We love raspberries at our house. A lot. They might be our all-time favorite crop. We had a beautiful little patch at our last house and in our current yard we have a 60-foot-long patch of four different varieties. It’s raspberry heaven around here every late summer.

But it took us three tries before we managed to get them to grow.  I mean, they are practically weeds for most people, but we totally killed them the first two times we tried.  So frustrating!   Not ones to give up when there are delicious berries involved, I studied up and we planted again. Finally, success!  Since then we’ve had a number of friends come to us for tips on growing berries and I thought I would share those tips here with you.

1.       Plant at the right time- Early Spring is the best time to plant berries.  They aren’t affected by snow or cold, in fact they do better if they can get established before temps start to soar in the summer.

2.       Plant in the right place- Ideally you would prep your site in fall, so it would already to pop in the plants in Spring.  Raspberries like well drained, weed free soil and at least a half-day of sunlight. Avoid spots where you’ve already had raspberries, strawberries, tomatoes, potatoes, eggplants, or peppers. These plants might have left evil pathogens behind that would harm your new plants.

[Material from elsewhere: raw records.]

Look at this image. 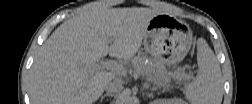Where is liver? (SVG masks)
I'll use <instances>...</instances> for the list:
<instances>
[{"mask_svg": "<svg viewBox=\"0 0 252 104\" xmlns=\"http://www.w3.org/2000/svg\"><path fill=\"white\" fill-rule=\"evenodd\" d=\"M143 7H95L63 22L42 45L31 67L29 95L36 104H91L116 75L95 68L105 55L130 60L150 20Z\"/></svg>", "mask_w": 252, "mask_h": 104, "instance_id": "1", "label": "liver"}]
</instances>
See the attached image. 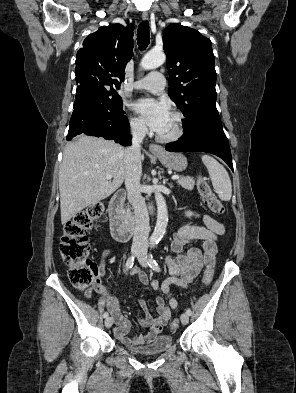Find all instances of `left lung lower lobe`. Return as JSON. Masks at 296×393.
<instances>
[{
  "label": "left lung lower lobe",
  "mask_w": 296,
  "mask_h": 393,
  "mask_svg": "<svg viewBox=\"0 0 296 393\" xmlns=\"http://www.w3.org/2000/svg\"><path fill=\"white\" fill-rule=\"evenodd\" d=\"M184 130L179 140L166 145L167 151L211 153L222 158L233 170L228 139L223 131L219 115L201 117Z\"/></svg>",
  "instance_id": "obj_1"
}]
</instances>
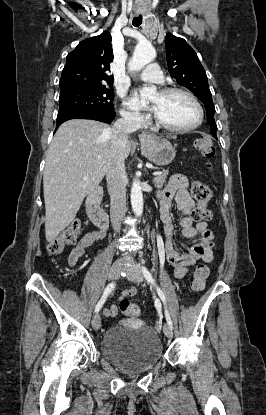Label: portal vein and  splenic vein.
<instances>
[{"instance_id": "1", "label": "portal vein and splenic vein", "mask_w": 266, "mask_h": 415, "mask_svg": "<svg viewBox=\"0 0 266 415\" xmlns=\"http://www.w3.org/2000/svg\"><path fill=\"white\" fill-rule=\"evenodd\" d=\"M159 174H161V172H154L153 173L154 176L159 175ZM88 179H89L88 177H84V180H88Z\"/></svg>"}]
</instances>
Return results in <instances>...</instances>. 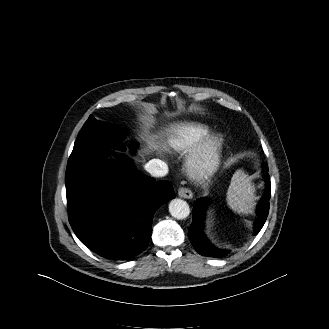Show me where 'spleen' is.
I'll return each mask as SVG.
<instances>
[{"instance_id":"obj_1","label":"spleen","mask_w":329,"mask_h":329,"mask_svg":"<svg viewBox=\"0 0 329 329\" xmlns=\"http://www.w3.org/2000/svg\"><path fill=\"white\" fill-rule=\"evenodd\" d=\"M254 192L255 188L249 177L242 170H237L227 191V203L237 213H251L254 206Z\"/></svg>"}]
</instances>
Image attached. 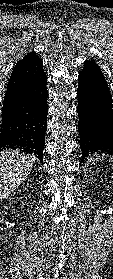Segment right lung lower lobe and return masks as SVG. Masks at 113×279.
<instances>
[{
    "mask_svg": "<svg viewBox=\"0 0 113 279\" xmlns=\"http://www.w3.org/2000/svg\"><path fill=\"white\" fill-rule=\"evenodd\" d=\"M43 63L5 97L3 104L0 150L21 149L43 161L47 130L48 91Z\"/></svg>",
    "mask_w": 113,
    "mask_h": 279,
    "instance_id": "98d812e1",
    "label": "right lung lower lobe"
}]
</instances>
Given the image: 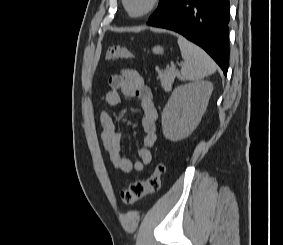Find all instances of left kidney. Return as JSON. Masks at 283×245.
I'll list each match as a JSON object with an SVG mask.
<instances>
[{"label":"left kidney","instance_id":"1","mask_svg":"<svg viewBox=\"0 0 283 245\" xmlns=\"http://www.w3.org/2000/svg\"><path fill=\"white\" fill-rule=\"evenodd\" d=\"M212 91L213 84L210 81H198L175 88L162 113L164 137L173 142L188 137L199 124Z\"/></svg>","mask_w":283,"mask_h":245}]
</instances>
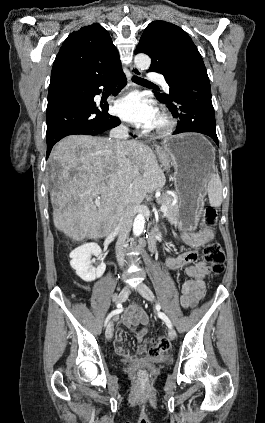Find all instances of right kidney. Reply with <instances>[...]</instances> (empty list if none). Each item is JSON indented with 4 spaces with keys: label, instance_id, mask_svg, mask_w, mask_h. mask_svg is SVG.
Listing matches in <instances>:
<instances>
[{
    "label": "right kidney",
    "instance_id": "obj_1",
    "mask_svg": "<svg viewBox=\"0 0 265 423\" xmlns=\"http://www.w3.org/2000/svg\"><path fill=\"white\" fill-rule=\"evenodd\" d=\"M101 248L97 243H87L74 249L70 253L71 267L76 274L84 281L91 282L101 277L106 269L105 263H101L97 268L93 267L90 261L92 255L100 256Z\"/></svg>",
    "mask_w": 265,
    "mask_h": 423
}]
</instances>
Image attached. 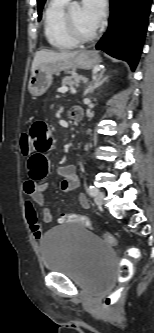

3.       Plant bare root berries- You can find the widest variety of raspberries bareroot and they settle in faster. Bareroots are usually less expensive, too! And buy them certified disease free from a nursery, don’t be tempted to get them from a neighbor, they could have diseases.

4.       Plant fall bearing raspberries, for easiest care. Also called primocane or everbearing, they fruit on the newest canes each year (and if those canes are left, will fruit again the following summer). So easy to prune, you can just cut all the canes down to the ground in either late fall or early spring. You can have a crop of raspberries the very first year of planting. Yay for not having to wait for two years like you would with summer bearing raspberries.

5.     Plant them right- Soak your bare root plants for about an hour before planting. Space the canes 18-24 inches apart. Most bare root are shaped like an L, dig a trench for the bottom of the L, you want to make sure topmost roots on the plant are covered by about an half inch of soil. Firm the soil really well and water in.  Berries do best with adequate irrigation, we love having ours on drip lines.

Ripe Double Gold Raspberries, such pretty and delicious berry.

Ripe Double Gold Raspberries, such pretty and delicious berry.

Those 5 tips, in my opinion, are the most important when establishing a new raspberry patch. Now for a couple of fun bonus ideas!

                *Have fun with the varieties you choose. You can get regular old red raspberries at the store, so plant something harder to get like yellow or pink berries. We have Anne, a yellow, and Double Gold, a pink champagne color, and love them both.

                *Find a berry patch nearby and go try the different varieties. Find your favorite and order those. That is how we found our two favorite red varieties, Caroline, sweet with a bit of tartness and Joan J, a thorn less raspberry. Just thinking about them is making my mouth water!

                *Since this a flower farm blog, I should tell you that raspberry greens are a fabulous cut foliage for arrangements. Even the immature berries are pretty mixed with flowers in a vase. It’s one of my favorite greeneries to add to bouquets.

Raspberry foliage and summer blooms.

Raspberry foliage and summer blooms.

I hope these tips help you find success growing raspberries so that you can look forward to summers bursting with deliciousness!